A toothed belt 32 is housed inside the guide rail, and is connected to the block 11. The UT probe 12 is embedded in the block 11, and the guide rail is a roller 3.
It can be moved via 3, 34, 35, and the spring 36
Is used so that the roller 35 can be pressed against the guide rail 6 to smoothly move and absorb the gap.

 Next, the operation of the present embodiment will be described.

First, the rope 7 of the inspection apparatus of this embodiment is connected to an overhead crane (not shown) or the like, and between the RPV and the shroud,
It is suspended between two shet pumps.

Then, after the main body 5 reaches the baffle plate 3, the guide rail 6 is taken out of the main body 5 and held horizontally. The position of the object to be inspected and the relative position of the block 11 on which the ultrasonic probe 12 is mounted are checked by a separately suspended underwater television camera or the like, and the movable plate 21 is moved as necessary to move the guide rail 6 to the optimum position. Adjust the height of the. Then, electromagnet 8,
Electricity is supplied to 9, 10 so that it is adsorbed on the RPV1 wall surface, the motor 30 is moved, the movement is transmitted to the gear 31 and the toothed belt 32, the block 11 is moved along the guide rail, and the inspection is performed.
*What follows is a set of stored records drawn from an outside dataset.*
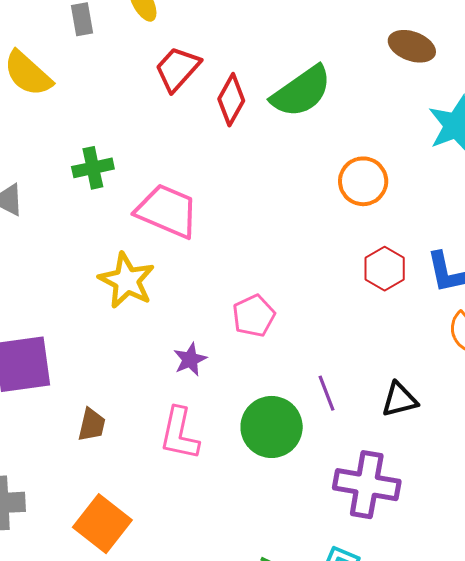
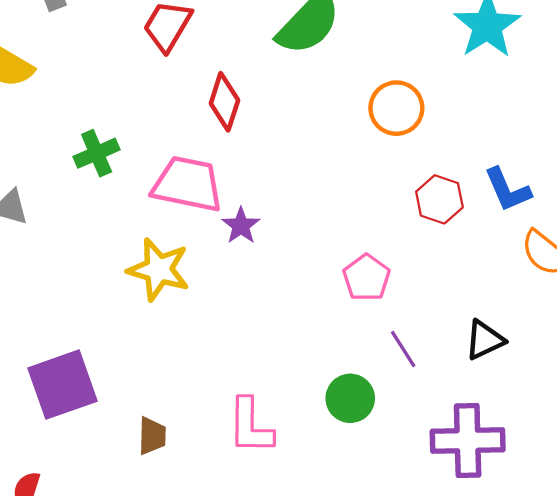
red diamond: (231, 100) -> (224, 102), moved
pink pentagon: (254, 316) -> (366, 278), moved
purple star: (190, 359) -> (241, 226), moved
green circle: (272, 427) -> (350, 398), size x0.7

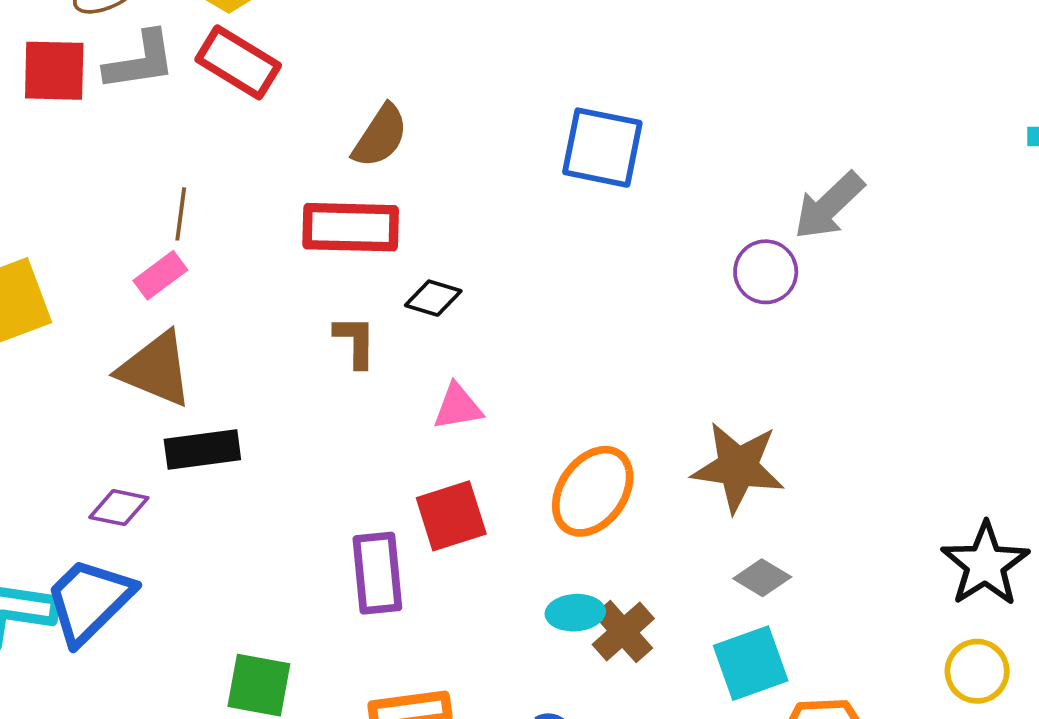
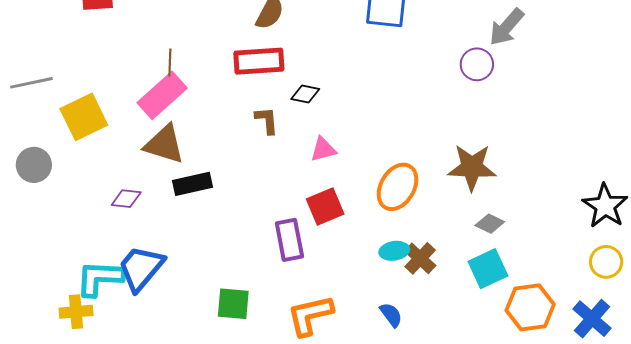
pink rectangle: (160, 275) -> (162, 95), size x1.8
purple diamond: (119, 508) -> (126, 199), moved

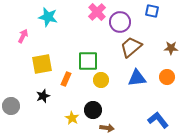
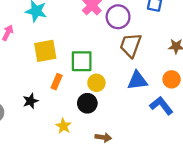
brown trapezoid: (131, 47) -> (131, 45), turned -30
yellow square: (42, 64) -> (45, 51), moved
black circle: (93, 110) -> (87, 103), moved
blue L-shape: (158, 120) -> (161, 106), moved

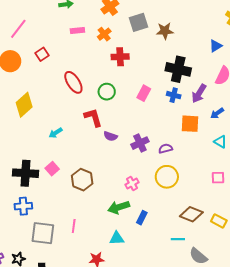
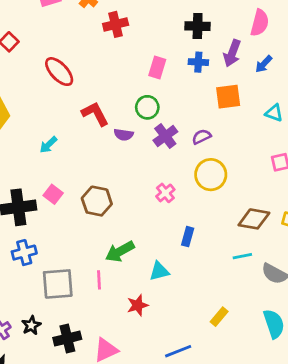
black cross: (178, 69) -> (198, 26), size x0.7
green circle: (107, 92) -> (147, 107), moved
blue arrow: (217, 113) -> (264, 64), moved
green arrow: (119, 207) -> (120, 251), moved
pink line: (74, 226) -> (99, 280), moved

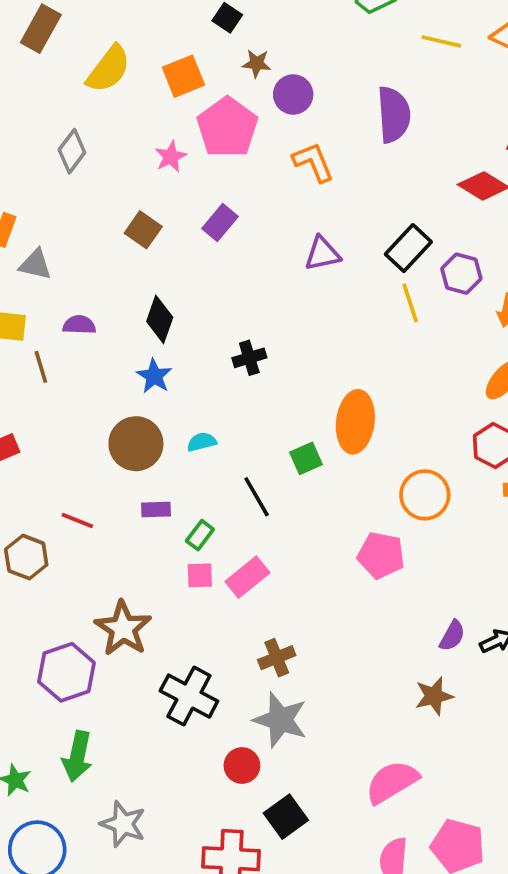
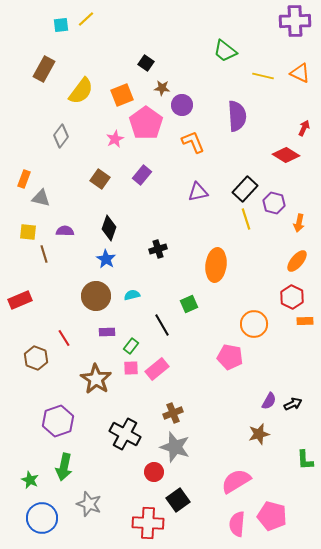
orange ellipse: (355, 422) -> (216, 265), moved
red line: (77, 521) -> (64, 338), turned 36
brown star: (123, 628) -> (96, 379), moved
After the inspection, the power supply to the electromagnets 8, 9 and 10 is stopped, the guide rail 6 is housed in the main body 5, and the rope 7 is wound up and taken out of the furnace.

Therefore, according to the present embodiment, inspection of the vicinity of the welded portion of the RPV can be performed from the inside of the reactor by remote control of the reactor pressure vessel inspection device, and removal work such as biological shielding is not required,
It is possible to reduce the exposure dose to workers.

〔The invention's effect〕

As described above, the use of this device enables the inspection of the vicinity of the welded portion of the RPV to be performed from the inside of the furnace. In addition, it is possible to reduce the exposure dose of the inspection.

[Brief description of the drawings]

FIG. 1 is a perspective view showing an embodiment of the present invention, FIG. 2 is an overall perspective view showing an installed state of the apparatus of the present invention, FIG. 3 is a longitudinal sectional view showing a main body of the present invention, FIG. And FIG.
FIG. 6 is a cross-sectional view showing a mechanism for driving the UT probe, and FIG. 6 is a cross-sectional view showing a state in which the UT probe, a driving mechanism (toothed belt) and a guide rail are mounted on the guide rail. 5 Main body 6 Guide rail 8,9,10 Electromagnet 12 UT probe 32 Toothed belt

Claims (1)

(57) [Claims] 1. A main body suspended in a reactor pressure vessel so as to be vertically movable, a pair of guide rails housed in a laterally left and right direction with a lower part in the main body as an axis, and a pair of guide rails. It is provided with an ultrasonic probe that is guided and movably provided, and a movable plate that is provided at a lower portion of the main body and raises the main body from a seating surface, and the guide rail is provided on a welding line of an object to be measured. Reactor pressure vessel inspection device formed in a curved shape along.